1. The ambiguity of the title and problem definition: The reviewer thinks the term ‘AI Based Approach’ in the title is too broad. The reviewer recommends the authors specify the title with the proposed method. Also, the reviewer thinks the problems are not well-defined. Defining multiple problems (e.g., defect detection, data imbalance, and synthetic data generation) as one unified problem is recommended.

2) The lack of case studies: The reviewer thinks the results of experimental studies are insufficient to assert the validity of the proposed method. The reviewer suggests that the authors add an ablation study to verify the effectiveness of each module, such as synthetic image generation module and motion deblurring module. Also, the reviewer suggests that the authors add other existing algorithms, such as the hybrid method in Ref. [4], for comparison between the proposed and existing methods.

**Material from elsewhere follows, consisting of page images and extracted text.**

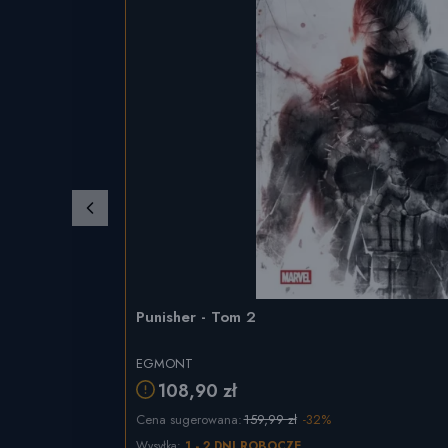
Punisher - Tom 2
EGMONT
108,90 zł
Cena sugerowana:
159,99 zł
-32%
Wysyłka:
1 - 2 DNI ROBOCZE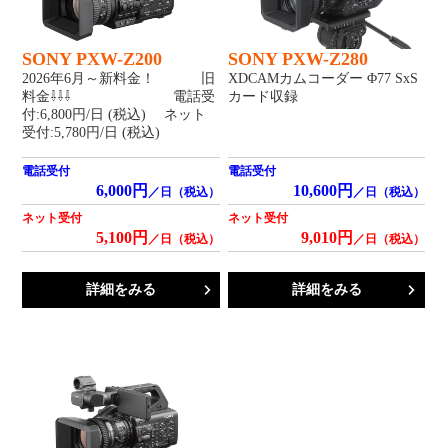
SONY PXW-Z200
SONY PXW-Z280
2026年6月～新料金！ 旧
XDCAMカムコーダー Φ77 SxS
料金⇩⇩⇩ 電話受
カード収録
付:6,800円/日 (税込) ネット
受付:5,780円/日 (税込)
電話受付
電話受付
6,000円
10,600円
／日（税込）
／日（税込）
ネット受付
ネット受付
5,100円
9,010円
／日（税込）
／日（税込）
詳細をみる
詳細をみる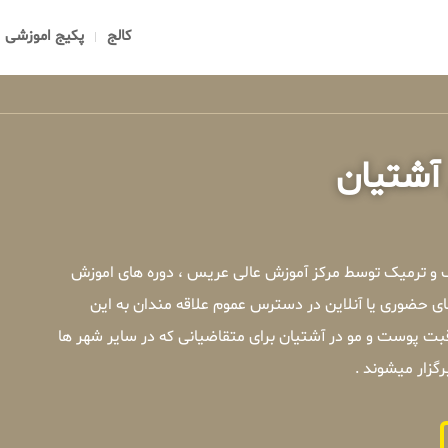
کالج
پکیج اموزشی
آشتیان
ک و ترمیک توسط مرکز آموزش عالی عریس ، دوره های اموزش
ی حضوری یا آنلاین در دسترس عموم علاقه مندان به این
ت پوست و مو در آشتیان برای متقاضیانی که در سایر شهر ها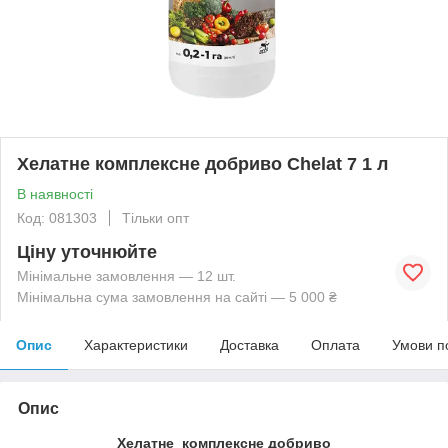
Хелатне комплексне добриво Chelat 7 1 л
В наявності
Код: 081303
Тільки опт
Ціну уточнюйте
Мінімальне замовлення — 12 шт.
Мінімальна сума замовлення на сайті — 5 000 ₴
Опис
Характеристики
Доставка
Оплата
Умови п
Опис
Хелатне комплексне добриво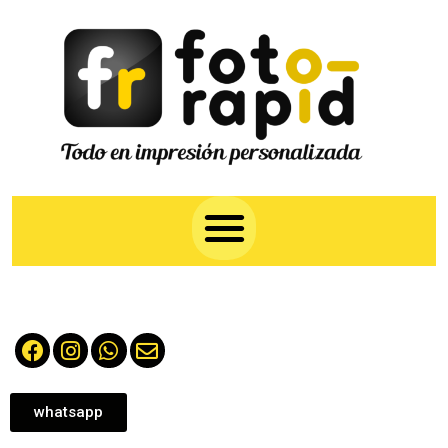
whatsapp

3) The lack of a logical illustration: The reviewer thinks the flowchart in Figure 1 is inappropriate for demonstrating the proposed method. In Section 3.1, the terms ‘Image Acquisition’ and ‘Synthetic Data Generation’ are described as a single module. In Section 3.2, the terms ‘Data Pre-processing’ and ‘Motion Deblurring and Sharpening’ are described as a single module. However, the description is not well aligned with the flowchart. Also, a breakpoint is not included in the feedback loop of the flowchart. The reviewer suggests that the authors modify the flowchart in terms of alignment and content.

The reviewer thinks loss function comparison is irrelevant to the research topic in terms of the defined problem or proposed method. The reviewer recommends explaining the proper reason why the various loss functions are used in the experimental studies.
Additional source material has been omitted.